Little pots of lip balm, scented with a festive citrus essential oil and maybe including a tincture made from flowers from the garden, are surprisingly easy to make. The first time I made lip balm with Ruby I decided they were such a simple thing for her to get involved in, I must remember to revisit for Christmas gifts.
When I suggested making lip balm a week ago, my daughter was enthusiastic. Partly as she wanted to make some for herself, dismissing the herbal lip balm I keep handing to her for her chapped lips as “smelly.” She also swiftly added that they should be “glittery.” As it is Christmas and I remembered there was some edible gold glitter in the cake decorating drawer, I agreed that some of them could be glittery. Realizing that perhaps not everybody is partial to lips with sticky gold shimmer, I’ve left this out of the recipe below.
mandarin & calendula lip balm
1 teaspoon beeswax
70g cocoa butter
1 teaspoon coconut oil
5 drops calendula tincture (not essential if you don’t have any, I’ve made without this too)
12 drops mandarin essential oil
Melt the beeswax, cocoa butter and coconut oil in a bowl over a saucepan of hot water. Add the tinctures and then the essential oil. Pour into little pots before the mixture begins to harden. I used pots that I’d saved, but you can buy inexpensive lip balm pots from The Handmade Company: they also sell ingredients such as cocoa butter, dried flower petals and have some lovely home-made aprons for children.
If you don’t have the ingredients for lip balm, I can also recommend bath bombs, which I made here last Christmas as a very easy gift to make with children.
I’m a big fan of adding a homemade touch to Christmas, whether to decorations, handmade gifts or the food and drink that you offer family and friends. Besides, I’d far rather be pottering around in the warmth of the kitchen, baking spiced gingerbread and gathering greenery from the garden than getting hassled in a packed shopping centre.

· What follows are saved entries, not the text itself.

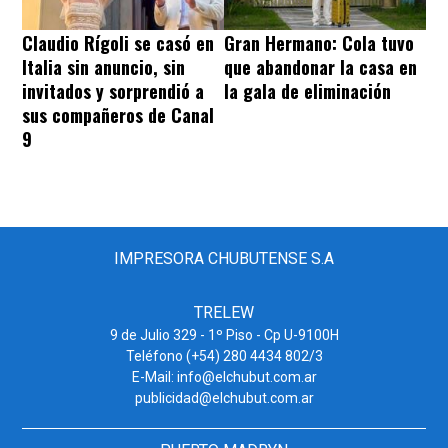
Claudio Rígoli se casó en
Gran Hermano: Cola tuvo
Italia sin anuncio, sin
que abandonar la casa en
invitados y sorprendió a
la gala de eliminación
sus compañeros de Canal
9
IMPRESORA CHUBUTENSE S.A
TRELEW
9 de Julio 329 - 1º Piso - Cp U-9100H
Teléfono (+54) 280 4434 802/3
E-Mail: info@elchubut.com.ar
publicidad@elchubut.com.ar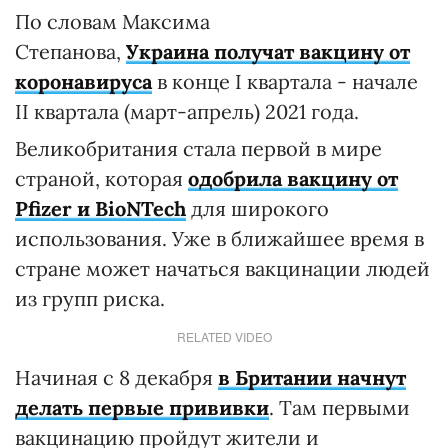
По словам Максима
Степанова,
Украина получат вакцину от
коронавируса
в конце I квартала - начале
II квартала (март-апрель) 2021 года.
Великобритания стала первой в мире
страной, которая
одобрила вакцину от
Pfizer и BioNTech
для широкого
использования. Уже в ближайшее время в
стране может начаться вакцинации людей
из групп риска.
RELATED VIDEO
Начиная с 8 декабря
в Британии начнут
делать первые прививки
. Там первыми
вакцинацию пройдут жители и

I love it that my daughter is as enthusiastic as I am about making home-made gifts. She started young, plopping bits of vegetables into my biggest saucepan for Christmas Chutney when she was a toddler. With a little input from her, I labelled them up as ‘Ruby’s Christmas Chutney’; we often bring out paint, glitter and our Christmas stamps to add Christmas sparkle to frugal luggage labels. We painted a cardboard box together and glued on letters spelling ‘Ruby’s home-made goodies’ and filled it with our preserves. Ruby delved into it on Christmas day, handing out very rustic but home-made/home-grown chutney to her Aunties, Uncles and Grandparents.
The box remains, a little battered, but still in use and Ruby is still keen to get involved in our home-made Christmas. Aged 6, she does have stronger ideas about what she would like to make, however, often featuring modelling clay, you know the stuff that dries and hardens overnight. The sort that is often found lurking under the table/behind chairs in this house. Her ideas are often a tad ambitious; last year it was, “I know, let’s make cups and saucers.”
Little jars of Dukkah, an earthy Egyptian blend of nuts and spices are another favourite home-made gift of mine and I like the way they suggest a Three Kings Eastern exoticsm meets traditional English Christmas (in my mind anyway!). Nuts and spices were rightly celebrated in Elizabethan times as treats worthy of Christmas feasting and as Dukkah stores well, it can be made ahead of the festivities, when hopefully all is still calm in the kitchen.
The pestle and mortar pounding is good fun but straightforward for little helpers and it’s worth saving a jar for yourself to eat with Christmas leftovers; added to olive oil and dried mint if you have it, Dukkah makes a great dip. I also have membrillo centred plans for the last few Quince, still scenting the room with their wonderful aroma.
Much as the pairing of sweetly fragrant quince jelly and salty Spanish cheese feels like a contemporary food fashion, I think it fits well with a traditional Christmas. After all, quinces, along with fruits, nuts and spices would’ve featured in an Elizabethan Christmas feast. Edible decorations and greenery brought in as garlands would’ve been a key part too of course and, inspired by Anne of Life in Mud Spattered Boots’ lovely rustic wreaths I have weekend plans for transforming hedgerow bounty.
Before I get carried away though, I must remember that I still have work deadlines to meet, a very scruffy house to get ready for family visitors and we’re nearly into the last lovely but very busy week of carols, school nativity and parties. As usual no doubt lots of my plans will be abandoned as I try to enjoy it all rather than race around getting frazzled. But trying a few new home-made things each year along with making the old favourites such as spiced biscuits for the tree, and involving Ruby as much as possible, does feel to me like it’s properly Christmas. Even if we do end up with a very messy, sticky, glittery house along the way!